**TASK INSTRUCTIONS**
In the records that follow, show each line where the word "السياحة" is present.

━━━━━━

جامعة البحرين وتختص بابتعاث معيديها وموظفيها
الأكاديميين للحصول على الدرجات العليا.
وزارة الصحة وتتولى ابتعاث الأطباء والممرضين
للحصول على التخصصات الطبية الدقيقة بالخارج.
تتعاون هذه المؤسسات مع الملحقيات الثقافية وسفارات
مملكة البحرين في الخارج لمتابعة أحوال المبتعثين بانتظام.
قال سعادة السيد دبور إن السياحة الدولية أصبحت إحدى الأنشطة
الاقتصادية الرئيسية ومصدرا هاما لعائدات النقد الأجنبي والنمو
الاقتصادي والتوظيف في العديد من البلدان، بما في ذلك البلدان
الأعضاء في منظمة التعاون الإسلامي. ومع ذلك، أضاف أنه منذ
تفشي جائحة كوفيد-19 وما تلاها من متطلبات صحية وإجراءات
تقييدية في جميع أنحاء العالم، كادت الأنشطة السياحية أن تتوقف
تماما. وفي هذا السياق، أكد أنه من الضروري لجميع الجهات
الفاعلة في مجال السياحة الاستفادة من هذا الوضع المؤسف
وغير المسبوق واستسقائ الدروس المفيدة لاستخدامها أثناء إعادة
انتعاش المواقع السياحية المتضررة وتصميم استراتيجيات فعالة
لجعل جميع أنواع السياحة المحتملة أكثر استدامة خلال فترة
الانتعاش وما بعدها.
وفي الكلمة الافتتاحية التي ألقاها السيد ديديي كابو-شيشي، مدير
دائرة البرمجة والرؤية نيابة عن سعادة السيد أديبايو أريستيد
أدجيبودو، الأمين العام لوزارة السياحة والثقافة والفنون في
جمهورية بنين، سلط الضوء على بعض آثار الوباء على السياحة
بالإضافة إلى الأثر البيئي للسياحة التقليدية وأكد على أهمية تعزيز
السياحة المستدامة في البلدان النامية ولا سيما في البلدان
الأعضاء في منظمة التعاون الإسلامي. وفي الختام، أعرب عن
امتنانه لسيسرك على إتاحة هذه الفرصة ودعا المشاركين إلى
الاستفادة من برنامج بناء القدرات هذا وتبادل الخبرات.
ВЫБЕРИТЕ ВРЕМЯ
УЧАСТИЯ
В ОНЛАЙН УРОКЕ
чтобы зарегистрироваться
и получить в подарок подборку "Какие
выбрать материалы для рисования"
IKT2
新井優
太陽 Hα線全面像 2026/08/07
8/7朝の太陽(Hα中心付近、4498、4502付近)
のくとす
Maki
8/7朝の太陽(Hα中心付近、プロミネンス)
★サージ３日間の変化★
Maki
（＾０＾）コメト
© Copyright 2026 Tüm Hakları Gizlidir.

━━━━━━

**WRITTEN ANSWER**
قال سعادة السيد دبور إن السياحة الدولية أصبحت إحدى الأنشطة
الفاعلة في مجال السياحة الاستفادة من هذا الوضع المؤسف
لجعل جميع أنواع السياحة المحتملة أكثر استدامة خلال فترة
أدجيبودو، الأمين العام لوزارة السياحة والثقافة والفنون في
جمهورية بنين، سلط الضوء على بعض آثار الوباء على السياحة
السياحة المستدامة في البلدان النامية ولا سيما في البلدان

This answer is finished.